Edging this next section with many mottled grey tree trunks, are plants to enjoy. They include a Geebung, Persoonia acerosa [Section 26,24], here a small spreading shrub dotted with tiny tubular flowers. Behind the double seat Grevillea tripartita subsp. macrostylis [Section 26] is an open upright shrub with prickly leaves and attractive open red, yellow-tipped flowers with a long curved style.

Continue to the Sydney Basin where a very small shrub, Crowea exalata [Section 191h] is clad with small pink star-like flowers. Opposite, Blackthorn, Bursaria spinosa [Section 191s], upright tall shrubs clad with clusters of lacy daisy-like flowers. Leptospermum crassifolium [Section 191s] has a covering of white-petalled flowers over the low arching branches. Above the Information Board, Hibiscus heterophyllus [Section 191s] is displaying its large flowers coloured white with pink splashes. Hibbertia pedunculata [Section 191s] is a dense groundcover bright with open yellow flowers amid the dark green leaves. Platysace lanceolata [Section 191e] fills this corner with its clusters of white flowers over the medium shrubs. Melaleuca thymifolia [Section 191m] has small clusters of pinkish lacy flowers stealing through other shrubs and at the curved seat the renowned Christmas Bell, Blandfordia grandiflora [Section 191u] displays its large bell-like red and yellow flowers atop a long upright stem surrounded by grass-like foliage. Crowea saligna [Section 191u] displays its bright pink star flowers over a low spreading shrub, just above the seat.

At the exit, Acacia longissima [Section 191l] is a tree of medium size with arching branches clad with cream rod-like flower heads.
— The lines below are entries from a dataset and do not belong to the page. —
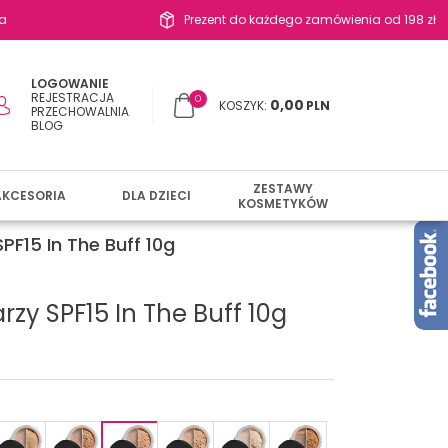
a
Prezent do każdego zamówienia od 198 zł
LOGOWANIE
REJESTRACJA
0
0,00
KOSZYK:
PLN
PRZECHOWALNIA
BLOG
ZESTAWY
AKCESORIA
DLA DZIECI
KOSMETYKÓW
PF15 In The Buff 10g
rzy SPF15 In The Buff 10g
Cross the Eucalyptus Lawn down to the Rock Garden which contains many small interesting plants including Sollya heterophylla [Section 15R], a dense compact twining vine with a profusion of blue bell-like flowers. Scaevola albida var. albida [Section 4] edges the path with its white fan-shaped flowers while Lythrum salicaria [Section 191q], pink flowers tipping the upright stems, bathe their roots in the shallow water between the rocks of the pool below the waterfall. Sit awhile, enjoy the beauty of this area with waterdragons of all sizes and tiny blue wrens dancing about the path.

Then to the so pleasantly cool Rain Forest so green, where the Dorrigo Waratah, Alloxylon pinnatum [Section 148] grows close to the downward stairs, the small tree topped with loose red ‘waratah’ flowers. And so to the ramp down to the café.

Summertime flowers are great … Barbara Daly.